O ministro do Supremo Tribunal Federal (STF) Dias Toffoli criticou a “judicialização” excessiva de discussões de temas no país e afirmou que esse mesmo excesso revela uma deficiência das instituições.
“A gente brinca que lá a gente decide do parafuso ao foguete. Tudo vai parar no Supremo. E nós, do Judiciário, não podemos dizer ‘não vamos julgar’. Se tudo vai parar na Justiça, temos que refletir enquanto sociedade”, declarou. Toffoli participou do painel sobre Justiça e Segurança do 23º Fórum Empresarial Lide, que acontece no Rio de Janeiro.
“Somos criticados, muitas vezes, pelo excesso de litigiosidade, pelo excesso de decisões. Mas, na verdade, quem tem que refletir sobre isso é a sociedade e os poderes constituídos. Porque se tudo vai parar no Judiciário, é porque há uma falência dos órgãos e das instituições e da sociedade em resolver seus conflitos”, disse. “Temos que destravar o país. Temos que ter órgãos de estado que tenham sistema de fast track de trabalhar juntos e de ter decisões rápidas”.
Toffoli sinalizou a existência de um “conflito” hoje no país com a criação do trânsito em julgado — momento em que uma decisão judicial torna-se definitiva, sem que haja a possibilidade de recurso. O termo “trânsito em julgado” é mencionado na Constituição Federal e em diplomas como os Códigos Civil e Penal, mas nenhum traz uma definição legal.
“Um contrato só vale se tiver uma decisão judicial com trânsito em julgado. Na administração pública, os gestores mordem o dedo dos órgãos de controle. E muitas vezes aquilo que, por exemplo, um estado e o Executivo federal estão de acordo, o pessoal do Tesouro Nacional diz ‘Vai no Supremo, que aí com a ordem judicial estamos protegidos'”, declarou.
Como exemplo, o ministro citou a liminar concedida por ele mesmo ao estado do Rio de Janeiro. Em maio, o magistrado suspendeu o aumento no serviço da dívida do estado com a União — a alta era uma punição ao descumprimento do plano de recuperação fiscal assinado pelo estado. Toffoli concedeu o direito de que o Rio de Janeiro pague as parcelas mensais da dívida no valor correspondente ao ano de 2023, sem a aplicação de sanções. A concessão da liminar, no entanto, disse Toffoli, foi conversada primeiramente com o ministro da Fazenda, Fernando Haddad. Já nesta semana, o tema foi tratado pelo Congresso: o Senado aprovou a renegociação de dívidas dos estados com a União, com a possibilidade de pagamento em até 30 anos e com juros menores.
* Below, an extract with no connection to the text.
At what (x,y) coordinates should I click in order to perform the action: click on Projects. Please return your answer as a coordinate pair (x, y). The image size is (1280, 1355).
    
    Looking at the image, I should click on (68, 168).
A matéria segue para a Câmara.
“O projeto de lei no Senado para resolver esse problema saiu do Judiciário, para resolver no Congresso Nacional. E quando se vai no Tesouro, o técnico diz: ‘Se eu assinar isso, posso ser responsabilizado’. Então judicializa”, declarou.
Reforma tributária
Ainda falando do excesso de processos no país, Dias Toffoli apontou que a reforma tributária deverá aumentar a judicialização. O ministro afirmou que, desde a criação da repercussão geral — que garante a possibilidade de que a decisão tomada pelo Supremo seja vinculante para toda a Justiça –, foram 341 temas aprovados e outros 270 julgados apenas em matéria tributária.
“Virá uma demanda enorme, porque com a nova emenda constitucional que alterou o sistema tributário e a sua regulamentação, é evidente que vai haver uma judicialização (…) Quanto mais texto na Constituição, mais judicialização nós vamos ter. E dizia ao Paulo Guedes [ex-ministro da Economia], ao Haddad, que o ideal da reforma era enxugar a Constituição, estabelecer critérios de premissas, de divisão da federação das competências, mas não colocar tanto texto. Fizeram tudo ao contrário”, declarou.